*** Begin section ***

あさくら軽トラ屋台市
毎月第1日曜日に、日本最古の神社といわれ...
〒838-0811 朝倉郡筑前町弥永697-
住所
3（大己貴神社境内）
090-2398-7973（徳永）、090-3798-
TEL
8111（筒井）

*** End section ***

With nothing left out, print the data above exactly.

あさくら軽トラ屋台市
毎月第1日曜日に、日本最古の神社といわれ...
〒838-0811 朝倉郡筑前町弥永697-
住所
3（大己貴神社境内）
090-2398-7973（徳永）、090-3798-
TEL
8111（筒井）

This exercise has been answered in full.